With the change of Russian tsars until the 20th century, they are not only collectors of time, but also witnesses of history. On June 22, 1941, World War II continued. Hitler launched Operation Barbarossa (Unternehmen Barbarossa) to conquer Soviet territory. Hitler sent 3 million German soldiers to the Soviet Union. During the war, thousands of art treasures became the target of the Nazis. The Amber Palace in the Kathleen Palace was even more difficult to escape. The amber board that Hitler recognized as a German product should be Russia "returns". When the troops entered Pushkin, the officials of the Catherine Palace tried to dismantle the panels and
hide them behind whatsapp database thin wallpaper; but unfortunately, this strategy did not deceive the enemy, and the soldiers moved the Amber Palace with lightning speed.
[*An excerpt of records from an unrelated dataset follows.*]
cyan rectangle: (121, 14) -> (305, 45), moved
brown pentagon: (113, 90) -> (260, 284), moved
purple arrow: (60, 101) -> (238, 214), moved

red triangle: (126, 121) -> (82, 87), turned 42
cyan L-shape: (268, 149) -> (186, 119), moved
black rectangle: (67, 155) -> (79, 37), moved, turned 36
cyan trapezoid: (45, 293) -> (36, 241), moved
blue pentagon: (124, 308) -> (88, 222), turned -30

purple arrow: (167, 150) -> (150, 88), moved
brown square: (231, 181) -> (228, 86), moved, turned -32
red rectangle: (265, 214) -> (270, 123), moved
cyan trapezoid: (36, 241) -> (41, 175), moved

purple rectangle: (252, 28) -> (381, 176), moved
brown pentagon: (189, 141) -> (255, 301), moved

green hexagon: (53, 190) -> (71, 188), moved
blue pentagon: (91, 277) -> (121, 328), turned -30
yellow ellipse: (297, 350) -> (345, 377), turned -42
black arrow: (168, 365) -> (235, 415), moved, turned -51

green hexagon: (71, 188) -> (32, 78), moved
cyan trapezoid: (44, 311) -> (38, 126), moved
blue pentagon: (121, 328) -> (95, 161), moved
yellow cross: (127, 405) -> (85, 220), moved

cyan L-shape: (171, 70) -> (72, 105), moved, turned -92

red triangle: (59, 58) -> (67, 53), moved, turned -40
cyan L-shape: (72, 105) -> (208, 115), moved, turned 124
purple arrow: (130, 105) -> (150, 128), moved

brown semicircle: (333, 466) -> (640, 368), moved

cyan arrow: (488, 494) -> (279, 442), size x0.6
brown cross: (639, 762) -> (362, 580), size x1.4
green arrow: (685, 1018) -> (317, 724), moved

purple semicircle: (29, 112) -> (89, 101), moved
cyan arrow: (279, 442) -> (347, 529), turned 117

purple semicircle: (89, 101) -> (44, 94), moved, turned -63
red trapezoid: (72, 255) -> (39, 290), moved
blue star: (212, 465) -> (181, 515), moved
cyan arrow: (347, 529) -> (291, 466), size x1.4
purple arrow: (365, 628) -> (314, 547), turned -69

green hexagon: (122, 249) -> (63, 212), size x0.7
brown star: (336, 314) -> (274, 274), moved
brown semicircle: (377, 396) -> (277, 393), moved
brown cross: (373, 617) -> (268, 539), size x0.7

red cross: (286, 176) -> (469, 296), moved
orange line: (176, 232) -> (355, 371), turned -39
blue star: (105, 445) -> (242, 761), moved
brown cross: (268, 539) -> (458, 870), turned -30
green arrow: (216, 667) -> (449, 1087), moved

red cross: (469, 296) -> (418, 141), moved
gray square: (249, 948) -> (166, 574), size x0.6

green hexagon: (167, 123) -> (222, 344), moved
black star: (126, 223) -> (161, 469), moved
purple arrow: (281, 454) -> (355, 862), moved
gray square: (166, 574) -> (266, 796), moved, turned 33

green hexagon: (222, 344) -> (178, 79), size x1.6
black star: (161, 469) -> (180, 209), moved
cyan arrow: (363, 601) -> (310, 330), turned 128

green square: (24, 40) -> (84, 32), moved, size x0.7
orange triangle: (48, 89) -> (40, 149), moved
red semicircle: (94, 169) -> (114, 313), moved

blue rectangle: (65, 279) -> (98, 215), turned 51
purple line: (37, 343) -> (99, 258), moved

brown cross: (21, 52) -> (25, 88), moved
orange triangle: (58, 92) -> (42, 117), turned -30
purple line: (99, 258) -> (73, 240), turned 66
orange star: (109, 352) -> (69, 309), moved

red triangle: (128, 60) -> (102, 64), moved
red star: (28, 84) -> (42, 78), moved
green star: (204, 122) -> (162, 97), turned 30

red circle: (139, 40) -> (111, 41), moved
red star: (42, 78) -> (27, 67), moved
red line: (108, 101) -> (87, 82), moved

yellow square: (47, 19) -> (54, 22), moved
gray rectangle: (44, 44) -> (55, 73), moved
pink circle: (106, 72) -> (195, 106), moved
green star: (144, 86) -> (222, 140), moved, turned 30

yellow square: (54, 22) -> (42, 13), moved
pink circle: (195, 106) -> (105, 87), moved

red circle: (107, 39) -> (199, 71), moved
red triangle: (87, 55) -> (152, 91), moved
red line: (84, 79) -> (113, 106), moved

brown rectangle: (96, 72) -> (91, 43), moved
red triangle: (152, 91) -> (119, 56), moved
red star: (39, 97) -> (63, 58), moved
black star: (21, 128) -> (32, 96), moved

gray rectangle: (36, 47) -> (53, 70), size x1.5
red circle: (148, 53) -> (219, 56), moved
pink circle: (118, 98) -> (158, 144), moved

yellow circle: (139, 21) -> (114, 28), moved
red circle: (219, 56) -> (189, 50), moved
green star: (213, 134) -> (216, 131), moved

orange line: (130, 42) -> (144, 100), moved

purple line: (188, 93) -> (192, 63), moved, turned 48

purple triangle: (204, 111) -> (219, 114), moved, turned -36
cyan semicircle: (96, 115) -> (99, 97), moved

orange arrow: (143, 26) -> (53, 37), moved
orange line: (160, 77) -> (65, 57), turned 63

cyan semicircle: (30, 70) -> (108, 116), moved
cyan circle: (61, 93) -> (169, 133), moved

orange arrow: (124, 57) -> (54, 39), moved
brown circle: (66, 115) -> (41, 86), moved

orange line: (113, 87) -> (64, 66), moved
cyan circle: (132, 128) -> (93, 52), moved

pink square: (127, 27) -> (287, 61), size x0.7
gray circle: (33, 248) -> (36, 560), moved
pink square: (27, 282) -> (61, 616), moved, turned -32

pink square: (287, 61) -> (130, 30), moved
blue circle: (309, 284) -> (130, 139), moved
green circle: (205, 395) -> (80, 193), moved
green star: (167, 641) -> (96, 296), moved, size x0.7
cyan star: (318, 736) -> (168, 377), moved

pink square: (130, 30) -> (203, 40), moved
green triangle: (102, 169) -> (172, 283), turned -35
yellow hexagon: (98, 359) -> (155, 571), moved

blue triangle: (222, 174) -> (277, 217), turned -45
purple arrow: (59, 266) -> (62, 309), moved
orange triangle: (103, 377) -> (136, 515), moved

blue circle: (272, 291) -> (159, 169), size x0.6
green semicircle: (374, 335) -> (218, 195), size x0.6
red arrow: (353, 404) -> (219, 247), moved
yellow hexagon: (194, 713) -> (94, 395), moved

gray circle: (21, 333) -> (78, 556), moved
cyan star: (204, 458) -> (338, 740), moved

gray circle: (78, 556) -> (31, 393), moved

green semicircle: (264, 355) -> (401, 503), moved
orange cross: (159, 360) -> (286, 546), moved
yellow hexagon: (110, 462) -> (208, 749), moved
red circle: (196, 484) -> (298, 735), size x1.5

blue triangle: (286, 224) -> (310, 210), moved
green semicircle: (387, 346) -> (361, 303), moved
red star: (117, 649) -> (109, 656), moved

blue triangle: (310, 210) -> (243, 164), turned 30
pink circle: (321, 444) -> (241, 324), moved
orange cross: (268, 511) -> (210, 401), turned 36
It was looted, packed in 27 crates, shipped to Königsberg, Germany (for today's Kaliningrad), and re-installed in the castle museum. At the end of the war in late 1943, Germany attempted to dismantle the amber panels and repack them for shipment. In August of the following year, Allied air raids destroyed Konigsberg, the castle museum was instantly in ruins, and a large number of amber tablets were also missing. Since then, the disappearing amber board has become a topic of discussion after
dinner. Some historians believe that the amber plate is still preserved in Kaliningrad and has not been bombed; some people exaggerately believe that what the Nazis stole was just a replica, and the real amber was still in the hands of Stalin at that time. However, many speculations could not find the lost artwork. Finally, the Soviet government decided to rebuild the Amber Palace in Tsar Village in 1979. After 25 years and 11 million US dollars, it was finally completed. At that time, Russian President Vladimir Putin and German Chancellor Gerhard Schröder attended a ceremony to commemorate the 300th anniversary of the founding of St.